Gomez’s story is one of movement, adaptation and a lifelong search for belonging, both in her community and in her art.

The path that Gomez, 72, took to the Freeport exhibit began with a nudge from her local senior citizens club. She recalls that her tutor, Ralph Cappozzi, encouraged her to submit her work to the council, which was seeking artists to exhibit during Hispanic Heritage Month, Sept. 15 to Oct. 15.

Although she identifies as “Puerto Rican, Spaniard, American,” Gomez insists that her art is not focused on her heritage. “I do more expressionistic, but then realistic at the same time,” she said, noting that her paintings are primarily landscapes.

Born Arlene Bracero-Vallejo in Brooklyn to a military family, she spent her early childhood in Germany before returning to New York. She describes a childhood shaped by frequent moves, and a close-knit family. “We traveled to Germany, military-style, and I was raised there until I was about 8 years old,” she explained.

After returning to Brooklyn, her family lived with her grandparents before settling in Manhattan’s Lower East Side projects. Her father was a sergeant in the army, and Gomez remembers her upbringing as lower income. In 1972, after she married Ivan Gomez, now 75, they moved to Baldwin, where they raised two sons.

Arlene credits her early interest in art to inspiring teachers and mentors.

“I had a teacher there that inspired me with her art,” she recalls of her junior high years JHS 60 Beha on the Lower East Side.

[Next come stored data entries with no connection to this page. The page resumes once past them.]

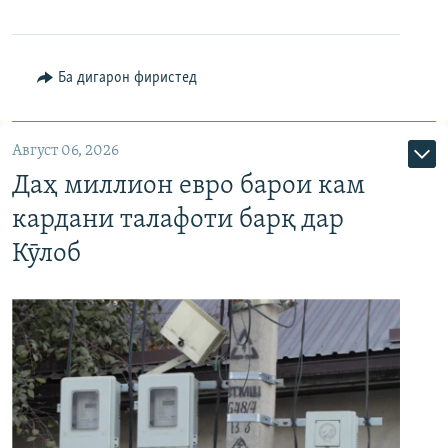
Ба дигарон фиристед
Август 06, 2026
Даҳ миллион евро барои кам
кардани талафоти барқ дар
Кӯлоб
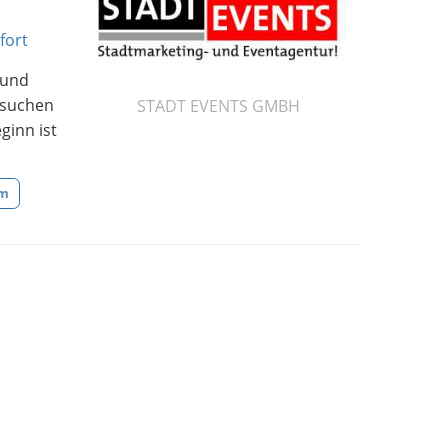
fort
 und
 suchen
STADT EVENTS GMBH
ginn ist
um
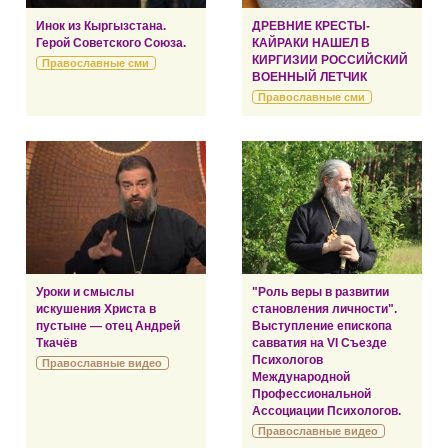
Инок из Кыргызстана.
ДРЕВНИЕ КРЕСТЫ-
Герой Советского Союза.
КАЙРАКИ НАШЕЛ В
КИРГИЗИИ РОССИЙСКИЙ
Православные сми
ВОЕННЫЙ ЛЕТЧИК
Православные сми
Уроки и смыслы
"Роль веры в развитии
искушения Христа в
становления личности".
пустыне — отец Андрей
Выступление епископа
Ткачёв
савватия на VI Съезде
Психологов
Православные видео
Международной
Профессиональной
Ассоциации Психологов.
Православные видео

While at Washington Irving High School she attended summer programs in art at Pratt and Cooper Union, and later studied design at the Fashion Institute of Technology, launching a career in textile design that lasted 15 years.

Her work in textiles took her to studios and mills across the country, where she created designs and ensured that clients got “exactly the color that he or she wanted.”

Gomez took a break from her career to raise her children, and returned to freelance work once they were older. Art, however, was always part of her life. She continued sketching and painting, but it wasn’t until she joined the Baldwin Senior Citizens Club’s oil painting group six years ago that she began to take landscape art more seriously.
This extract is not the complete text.